Des salariés floués
La direction de Continental ferme son usine de Clairoix, malgré ses engagements et les bénéfices.
dans l’hebdo N° 1044 Acheter ce numéro
Travailler plus, pour perdre son boulot… C’est la triste leçon que sont en train de tirer les 1 120 salariés du site de Continental de Clairoix (Oise) depuis l’annonce de la fermeture de leur site. Plusieurs centaines d’entre eux ont manifesté lundi à Reims en scandant : « Nous sommes tous des Kleenex », soutenus par les syndicats, dont la CFTC, majoritaire, mais coupable aux yeux de beaucoup d’avoir signé en 2007 un accord sur le retour aux 40 heures de travail hebdomadaire.
La centrale chrétienne se déclare « odieusement flouée » par une direction coutumière des méthodes musclées. Car, menacés de perdre leur emploi, les « Conti » de Clairoix avaient accepté un accord prévoyant une augmentation de la durée de travail en échange d’embauches, d’investissements et d’une majoration salariale de 100 euros par mois.
Fin février, le directeur du site picard, Louis Forzy, avait mis le feu aux poudres en évoquant l’ « éventualité » d’une fermeture de l’usine, avant de minimiser la portée de ses propos et d’affirmer le 5 mars qu’ « aucune décision n’avait été prise » . La fermeture serait « une trahison » , a affirmé le secrétaire d’État à l’Industrie, Luc Chatel. Mais, le 11 mars, l’équipementier allemand annonce la fermeture de l’usine de production de pneus de Clairoix, invoquant la chute brutale de la demande en Europe. Au total, 1 900 postes seront supprimés, sur les 160 000 que compte Continental dans le monde. Philippe Marini, sénateur-maire UMP de Compiègne, parle d’une décision « sans justification économique » et d’un « délit d’entrave » à l’information des représentants des salariés. Mais l’équipementier allemand a confirmé récemment dans la presse allemande qu’il « ne reviendra pas » sur sa décision.

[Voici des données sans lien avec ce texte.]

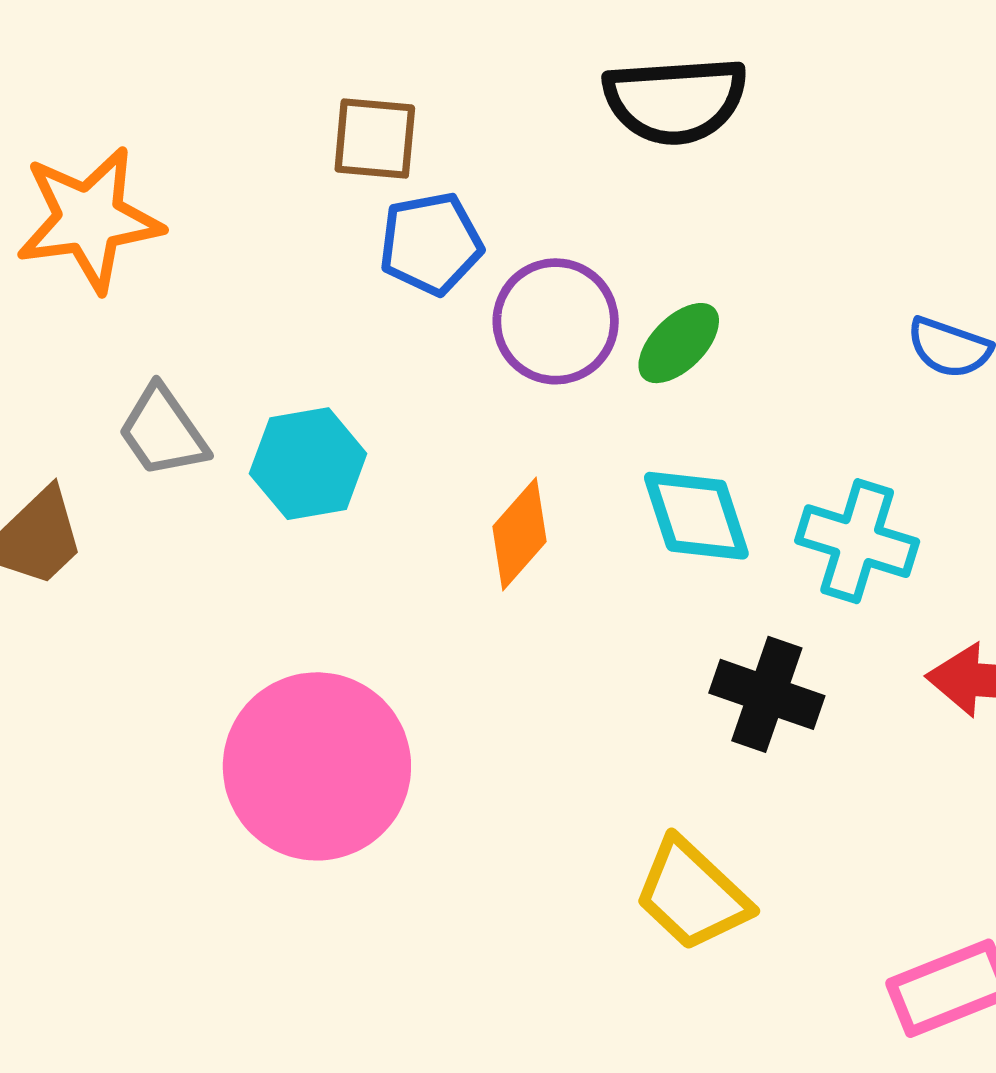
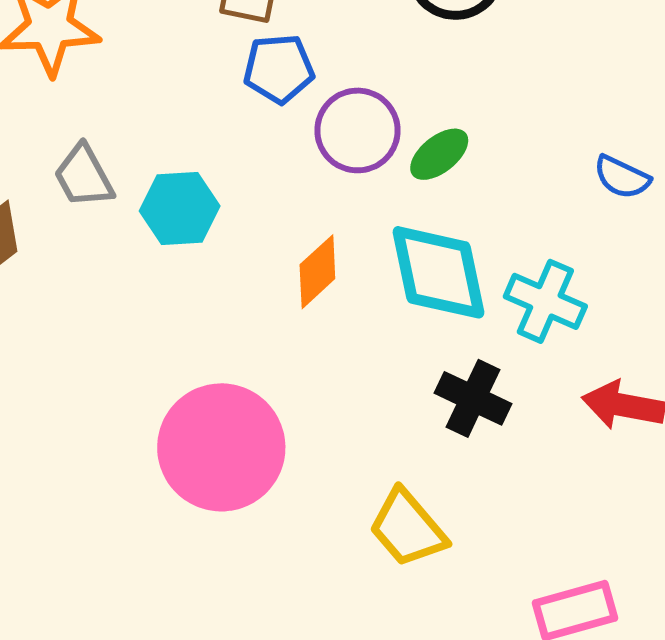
cyan diamond: (696, 516) -> (438, 272), size x1.4
pink circle: (317, 766) -> (221, 447), moved

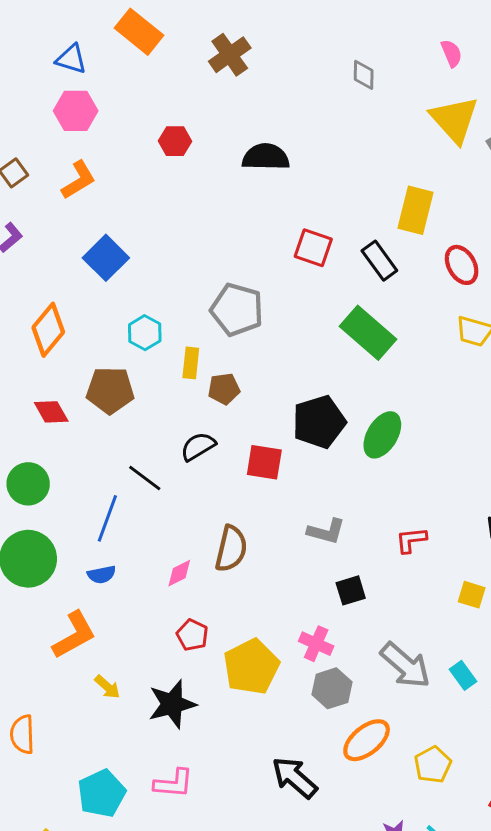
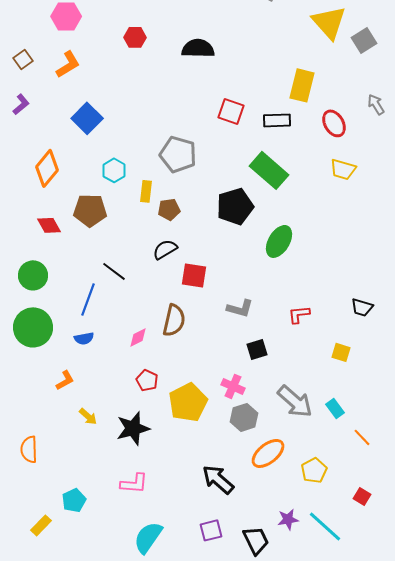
black rectangle: (379, 261) -> (277, 120), turned -56
black pentagon: (319, 422) -> (235, 206), moved
black semicircle: (198, 446) -> (165, 249), moved
red square: (264, 462) -> (194, 275), moved
orange L-shape: (74, 635) -> (65, 380), size x0.6
cyan pentagon: (102, 793) -> (74, 500), moved, size x0.7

Selon un porte-parole de Continental, les coûts de fabrication à Clairoix sont 20 % plus élevés que ceux d’une autre usine française, située à Sarreguemines. Les salariés de Clairoix seraient devenus les mauvais élèves de Continental. Pourtant, l’usine de Clairoix « fait des bénéfices » , a reconnu la direction, qui ajoute que le groupe a essuyé une perte nette de 1,12 milliard d’euros en 2008, alors que les dividendes versés aux actionnaires ont été multipliées par 5 en dix ans. De plus, l’équipementier est empêtré depuis plusieurs mois dans un imbroglio financier : son rachat par Schaeffler, un groupe familial qui croule sous les dettes (10 milliards d’euros) et est désormais incapable de financer seul l’acquisition de Continental, trois fois plus gros que lui. Les « Conti » de Clairoix font donc les frais d’une opération financière organisée par des actionnaires trop voraces.
Dans cette affaire, il n’y a que le président de la CGPME, Jean-François Roubaud, qui a jugé que cela n’invalidait pas l’idée de « travailler plus ».